— Provided entries —

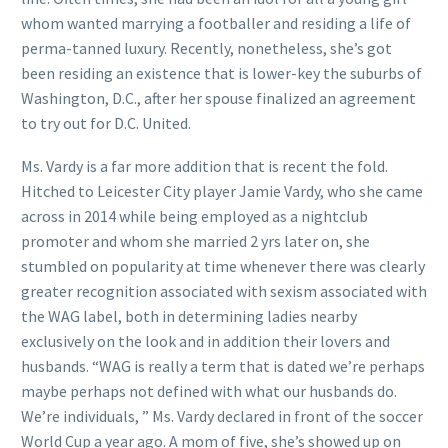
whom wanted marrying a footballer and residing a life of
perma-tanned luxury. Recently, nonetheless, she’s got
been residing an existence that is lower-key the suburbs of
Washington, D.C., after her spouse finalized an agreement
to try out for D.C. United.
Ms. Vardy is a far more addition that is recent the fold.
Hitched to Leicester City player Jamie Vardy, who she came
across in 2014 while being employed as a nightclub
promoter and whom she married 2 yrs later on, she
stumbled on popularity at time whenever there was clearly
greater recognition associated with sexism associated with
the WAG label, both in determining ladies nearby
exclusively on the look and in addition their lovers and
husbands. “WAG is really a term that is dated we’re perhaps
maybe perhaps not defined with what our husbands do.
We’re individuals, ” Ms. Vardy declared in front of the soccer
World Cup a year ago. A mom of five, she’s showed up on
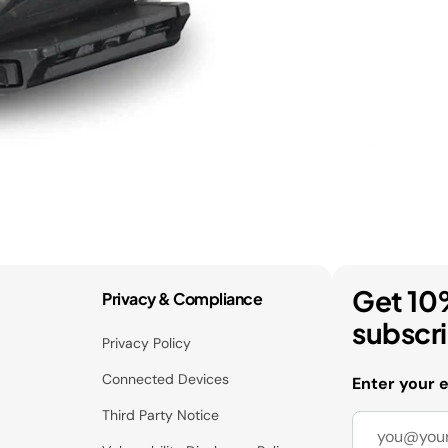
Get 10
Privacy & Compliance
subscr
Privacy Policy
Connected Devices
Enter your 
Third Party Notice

— Task statement —
Could the entries above be written out word for word, with no pictures?

— Output —
whom wanted marrying a footballer and residing a life of
perma-tanned luxury. Recently, nonetheless, she’s got
been residing an existence that is lower-key the suburbs of
Washington, D.C., after her spouse finalized an agreement
to try out for D.C. United.
Ms. Vardy is a far more addition that is recent the fold.
Hitched to Leicester City player Jamie Vardy, who she came
across in 2014 while being employed as a nightclub
promoter and whom she married 2 yrs later on, she
stumbled on popularity at time whenever there was clearly
greater recognition associated with sexism associated with
the WAG label, both in determining ladies nearby
exclusively on the look and in addition their lovers and
husbands. “WAG is really a term that is dated we’re perhaps
maybe perhaps not defined with what our husbands do.
We’re individuals, ” Ms. Vardy declared in front of the soccer
World Cup a year ago. A mom of five, she’s showed up on
Get 10
Privacy & Compliance
subscr
Privacy Policy
Connected Devices
Enter your 
Third Party Notice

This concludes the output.